Banksy street art 'saved' by public vote in Bristol

Banksy street art 'saved' by public vote in Bristol

William Hasty

Due in large part to the phenomenal success of Banksy, the city of Bristol has become synonymous with a certain kind of public art;  the kind that, as Jon Kay of the BBC puts it in his report, uses the ‘street as it’s canvas’. Graffiti, the report contends, has been elevated to an ‘art-form’ in Bristol, adorning public space disproportionately and, as one might expect, dividing opinion among the city’s residents, with adjectives such as ‘degrading’ and ‘beautiful’ commonly applied to the same piece. In a recent move to democratise the process of deciding which pieces of graffiti are ‘art’, and therefore preserved, and which are mere ‘vandalism’ to be removed, the local council held an online vote to decide whether a Banksy work (pictured above) should be maintained. An overwhelming majority of 93% decided that the graffiti constituted ‘street art’ and should not be removed. A rather more mixed reception to such art is apparent in the short report by the BBC.

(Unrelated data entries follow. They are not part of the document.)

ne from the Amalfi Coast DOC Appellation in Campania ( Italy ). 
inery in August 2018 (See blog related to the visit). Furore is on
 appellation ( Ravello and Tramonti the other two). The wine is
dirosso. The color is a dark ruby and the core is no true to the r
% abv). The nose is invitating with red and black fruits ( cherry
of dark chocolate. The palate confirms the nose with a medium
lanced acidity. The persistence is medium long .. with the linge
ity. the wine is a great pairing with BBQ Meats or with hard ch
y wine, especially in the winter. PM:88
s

Tim Hall, in a recent paper in Geography Compass, argues that geographers must consider the ‘multiple relationships between art and the city… [and]… the various ways in which public art is woven into the lives of cities and their citizens’. Artful Cities is an attempt to understand the ‘various roles that public art has played in the city’, focusing on the ways in which art and audience are entangled in diverse registers of meaning. What is clear from both the BBC’s report on Bristol’s street art and Hall’s paper on public art is that more work needs to be done on understanding the diverse ways in which  people engage with art in their streets.